### Input for this task:
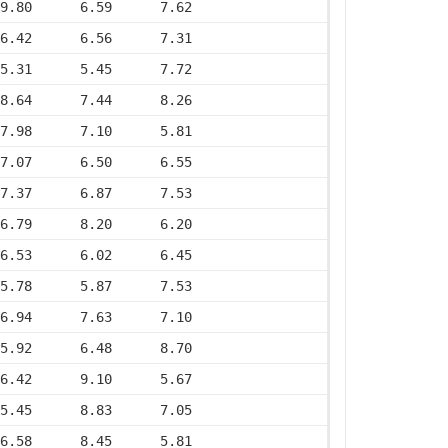
9.80      6.59      7.62
6.42      6.56      7.31
5.31      5.45      7.72
8.64      7.44      8.26
7.98      7.10      5.81
7.07      6.50      6.55
7.37      6.87      7.53
6.79      8.20      6.20
6.53      6.02      6.45
5.78      5.87      7.53
6.94      7.63      7.10
5.92      6.48      8.70
6.42      9.10      5.67
5.45      8.83      7.05
6.58      8.45      5.81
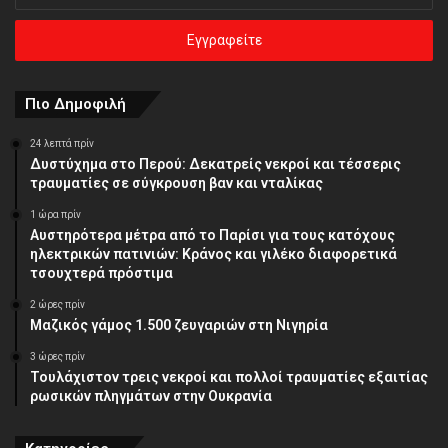
την
ηλεκτρονική
σας
διεύθυνση
Πιο Δημοφιλή
24 λεπτά πρίν
Δυστύχημα στο Περού: Δεκατρείς νεκροί και τέσσερις
τραυματίες σε σύγκρουση βαν και νταλίκας
1 ώρα πρίν
Αυστηρότερα μέτρα από το Παρίσι για τους κατόχους
ηλεκτρικών πατινιών: Κράνος και γιλέκο διαφορετικά
τσουχτερά πρόστιμα
2 ώρες πρίν
Μαζικός γάμος 1.500 ζευγαριών στη Νιγηρία
3 ώρες πρίν
Τουλάχιστον τρεις νεκροί και πολλοί τραυματίες εξαιτίας
ρωσικών πληγμάτων στην Ουκρανία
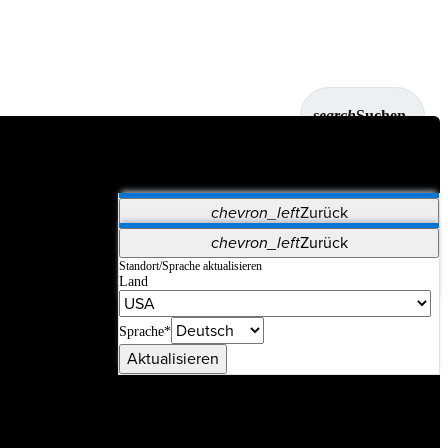
search
Suchen
chevron_left
Zurück
Anwendungen
chevron_left
Zurück
Vet Systems
OrthoPedia Patient
SAP
Standort/Sprache aktualisieren
Land
Supplier Portal
Synergy-Bildgebung und -Resektion
Sprache*
Aktualisieren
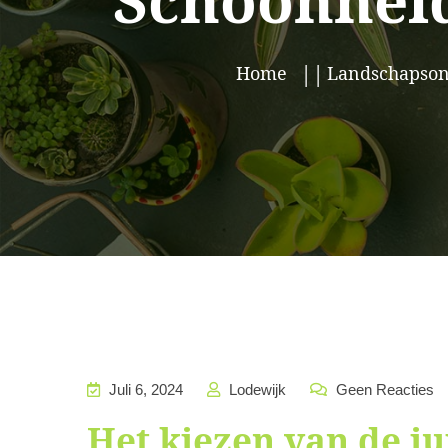
Schoonheid
Home
Landschapso
Juli 6, 2024
Lodewijk
Geen Reacties
Het kiezen van de jui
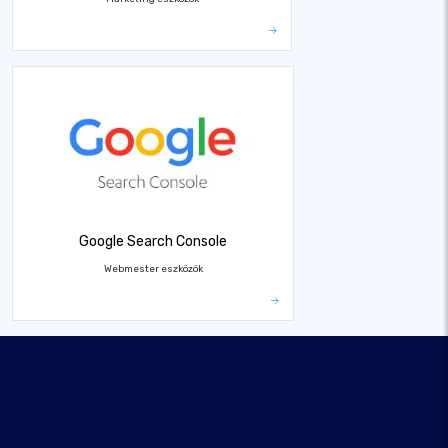
Google Search Console
Webmester eszközök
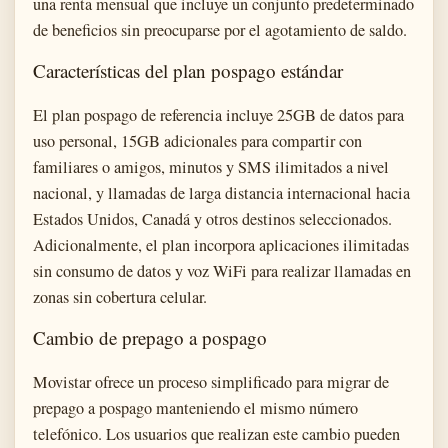
una renta mensual que incluye un conjunto predeterminado
de beneficios sin preocuparse por el agotamiento de saldo.
Características del plan pospago estándar
El plan pospago de referencia incluye 25GB de datos para
uso personal, 15GB adicionales para compartir con
familiares o amigos, minutos y SMS ilimitados a nivel
nacional, y llamadas de larga distancia internacional hacia
Estados Unidos, Canadá y otros destinos seleccionados.
Adicionalmente, el plan incorpora aplicaciones ilimitadas
sin consumo de datos y voz WiFi para realizar llamadas en
zonas sin cobertura celular.
Cambio de prepago a pospago
Movistar ofrece un proceso simplificado para migrar de
prepago a pospago manteniendo el mismo número
telefónico. Los usuarios que realizan este cambio pueden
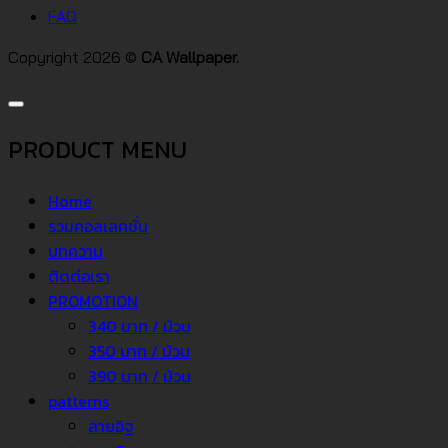
FAQ
Copyright 2026 ©
CA Wallpaper.
PRODUCT MENU
Home
รวมคอลเลคชั่น
บทความ
ติดต่อเรา
PROMOTION
340 บาท / ม้วน
350 บาท / ม้วน
390 บาท / ม้วน
patterns
ลายอิฐ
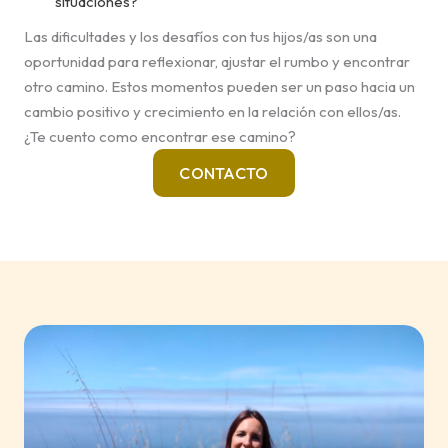
situaciones?
Las dificultades y los desafíos con tus hijos/as son una
oportunidad para reflexionar, ajustar el rumbo y encontrar
otro camino. Estos momentos pueden ser un paso hacia un
cambio positivo y crecimiento en la relación con ellos/as.
¿Te cuento como encontrar ese camino?
CONTACTO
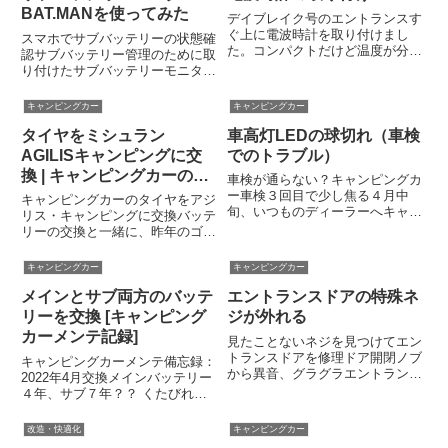
BAT.MANを使ってみた
デイブレイク号のエントランスす
ぐ上に電波時計を取り付けまし
スマホでサブバッテリーの状態確
た。コンパクトだけど温度が分か
認サブバッテリー管理のために取
るものという基準でセイコーの時
り付けたサブバッテリーモニター
計を選択。電池交換を考慮してカ
BAT.MANの使い勝手を簡単に紹
ーパーツ固定用のベルクロ（マジ
介します。ちなみに、BAT.MAN
キャンピングカー
キャンピングカー
ックテープ）両面テープで固定し
の取り付けについては、こちらを
ています。デイブレイクの壁紙は
タイヤをミシュラン
車高灯LEDの球切れ（車検
どうぞ。アプリのインストール我
若...
が家はAndroid端...
AGILISキャンピングに交
でのトラブル）
換 | キャンピングカーの乗
車検が通らない？キャンピングカ
り心地を改善する方法
ー車検３回目で少し焦る４月中
キャンピングカーのタイヤをアジ
旬、いつものディーラーへキャン
リス・キャンピングに交換バッテ
ピングカーの車検をお願いしたと
リーの交換と一緒に、昨年のゴー
きの話です。クルマをあずけて数
ルデンウィークの前にタイヤも入
日後に整備担当者から電話があり
れ換えた。選んだタイヤは、
キャンピングカー
キャンピングカー
ました。その内容は「フロント左
MICHELIN AGILIS CAMPING
側の車高灯がいくつか点灯せず車
メインとサブ両方のバッテ
エントランスドアの特殊ネ
215/70R15CP。これまで履いて
検...
いたタイ...
リーを交換 [キャンピング
ジが外れる
カーメンテ記録]
見たことないネジを見つけてエン
トランスドアを修理ドア開閉ノブ
キャンピングカーメンテ備忘録：
から異音、グラグラエントランス
2022年4月交換メインバッテリー
ドアのノブ（レバー）がガチャガ
４年、サブ７年？？ くたびれた
チャいっている。キャンピングカ
バッテリー１年前の話だけど昨年
ーに出入りしていてふと気づきま
春の車検に合わせてキャンピング
改造・快適化
キャンピングカー
した。内側のノブの金具部分をチ
カーのバッテリーを交換した。冬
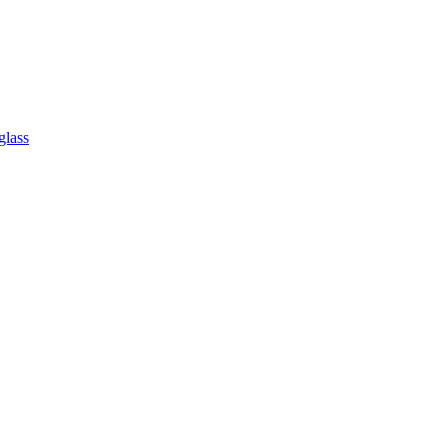
glass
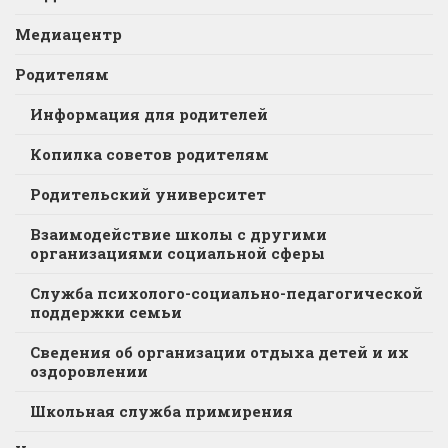
Медиацентр
Родителям
Информация для родителей
Копилка советов родителям
Родительский университет
Взаимодействие школы с другими
организациями социальной сферы
Служба психолого-социально-педагогической
поддержки семьи
Сведения об организации отдыха детей и их
оздоровлении
Школьная служба примирения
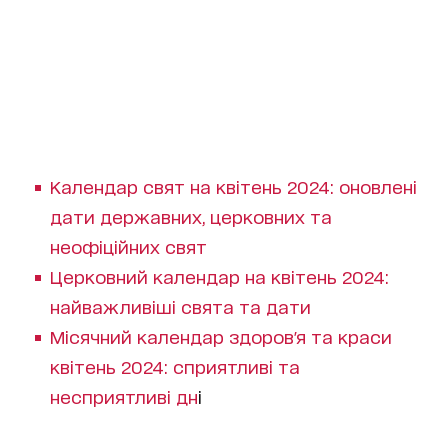
Календар свят на квітень 2024: оновлені
дати державних, церковних та
неофіційних свят
Церковний календар на квітень 2024:
найважливіші свята та дати
Місячний календар здоров'я та краси
квітень 2024: сприятливі та
несприятливі дн
і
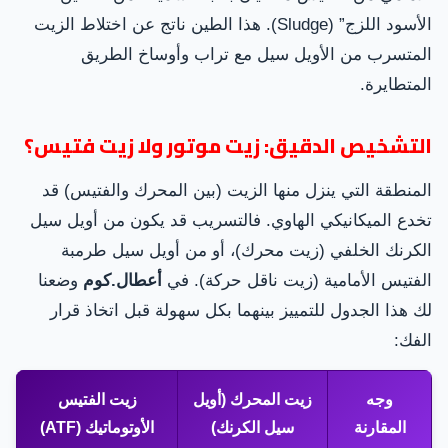
الأسود اللزج” (Sludge). هذا الطين ناتج عن اختلاط الزيت
المتسرب من الأويل سيل مع تراب وأوساخ الطريق
المتطايرة.
التشخيص الدقيق: زيت موتور ولا زيت فتيس؟
المنطقة التي ينزل منها الزيت (بين المحرك والفتيس) قد
تخدع الميكانيكي الهاوي. فالتسريب قد يكون من أويل سيل
الكرنك الخلفي (زيت محرك)، أو من أويل سيل طرمبة
الفتيس الأمامية (زيت ناقل حركة). في
أعطال.كوم
وضعنا
لك هذا الجدول للتمييز بينهما بكل سهولة قبل اتخاذ قرار
الفك:
وجه
زيت المحرك (أويل
زيت الفتيس
المقارنة
سيل الكرنك)
الأوتوماتيك (ATF)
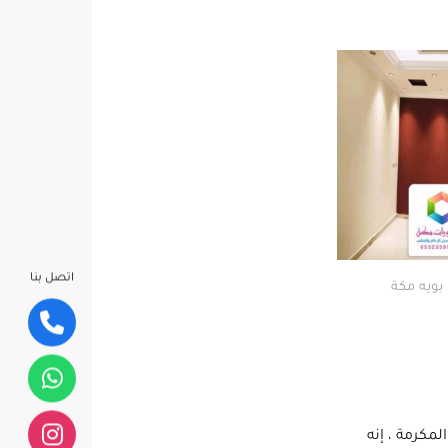
اتصل بنا
بويه مكة
مكرمة ، إنه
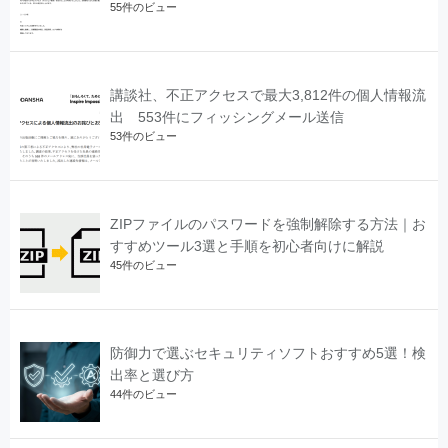
55件のビュー
講談社、不正アクセスで最大3,812件の個人情報流
出 553件にフィッシングメール送信
53件のビュー
ZIPファイルのパスワードを強制解除する方法｜お
すすめツール3選と手順を初心者向けに解説
45件のビュー
防御力で選ぶセキュリティソフトおすすめ5選！検
出率と選び方
44件のビュー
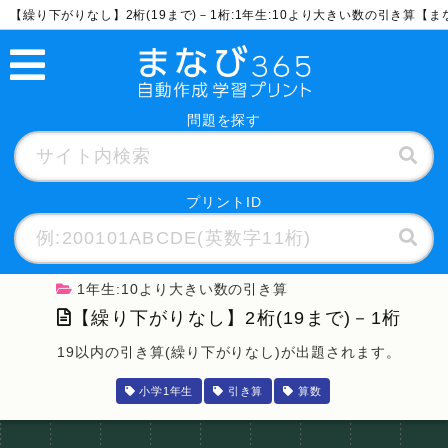
【繰り下がりなし】2桁(19まで)－1桁:1年生:10より大きい数の引き算【
問題を探す
プリントID
1年生:10より大きい数の引き算
【繰り下がりなし】2桁(19まで)－1桁
19以内の引き算(繰り下がりなし)が出題されます。
小学1年生
引き算
算数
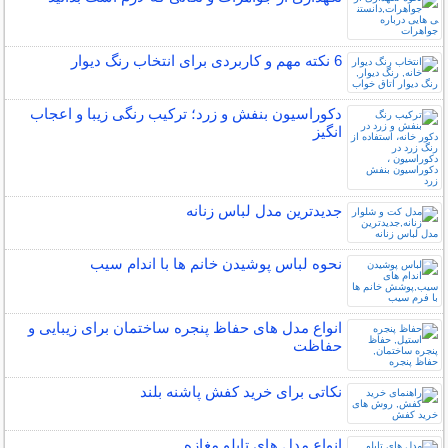
6 نکته مهم و کاربردی برای انتخاب رنگ دیوار
دکوراسیون بنفش و زرد؛ ترکیب رنگی زیبا و اعجاب
انگیز
جدیدترین مدل لباس زنانه
نحوه لباس پوشیدن خانم ها با اندام سیب
انواع مدل های حفاظ پنجره ساختمان برای زیبایی و
حفاظت
نکاتی برای خرید کفش پاشنه بلند
انواع مدل های تابلو مغازه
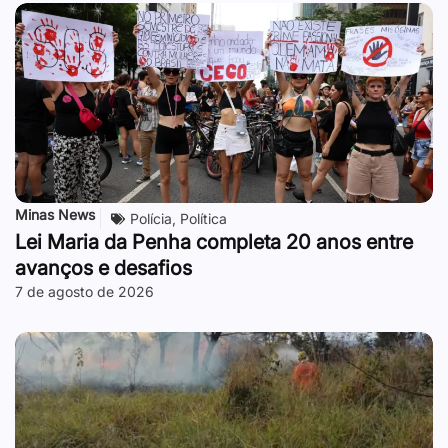
Minas News
Polícia
,
Política
Lei Maria da Penha completa 20 anos entre
avanços e desafios
7 de agosto de 2026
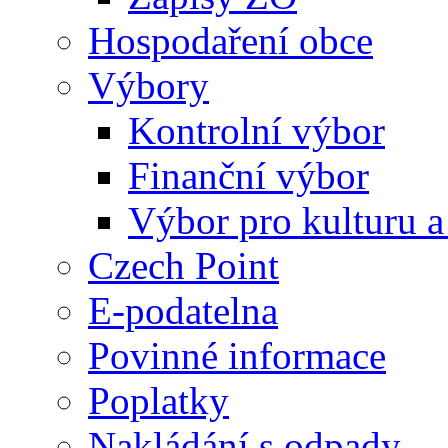
Hospodaření obce
Výbory
Kontrolní výbor
Finanční výbor
Výbor pro kulturu a
Czech Point
E-podatelna
Povinné informace
Poplatky
Nakládání s odpady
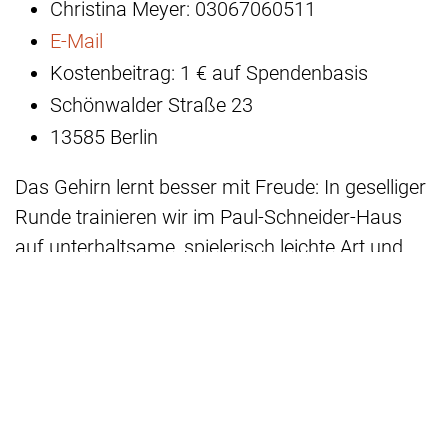
Christina Meyer: 03067060511
E-Mail
Kostenbeitrag: 1 € auf Spendenbasis
Schönwalder Straße 23
13585 Berlin
Das Gehirn lernt besser mit Freude: In geselliger
Runde trainieren wir im Paul-Schneider-Haus
auf unterhaltsame, spielerisch leichte Art und
Weise unser Gedächtnis. Wort- und
Buchstabenspiele, Quizfragen, Bilder,
Geschichten, Zahlen- wie Ratespiele, Lieder sind
darin dabei und alles, was Sie dazu beitragen
wollen. Kommen Sie vorbei! Wir freuen uns
immer über neue Gesichter in der Runde.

### Activity:
Pictures stay out. Repeat only the lines from the beginning of the data through the line that has "ηλεκτρικών πατινιών: Κράνος".

### Written response:
9.80      6.59      7.62
6.42      6.56      7.31
5.31      5.45      7.72
8.64      7.44      8.26
7.98      7.10      5.81
7.07      6.50      6.55
7.37      6.87      7.53
6.79      8.20      6.20
6.53      6.02      6.45
5.78      5.87      7.53
6.94      7.63      7.10
5.92      6.48      8.70
6.42      9.10      5.67
5.45      8.83      7.05
6.58      8.45      5.81
την
ηλεκτρονική
σας
διεύθυνση
Πιο Δημοφιλή
24 λεπτά πρίν
Δυστύχημα στο Περού: Δεκατρείς νεκροί και τέσσερις
τραυματίες σε σύγκρουση βαν και νταλίκας
1 ώρα πρίν
Αυστηρότερα μέτρα από το Παρίσι για τους κατόχους
ηλεκτρικών πατινιών: Κράνος και γιλέκο διαφορετικά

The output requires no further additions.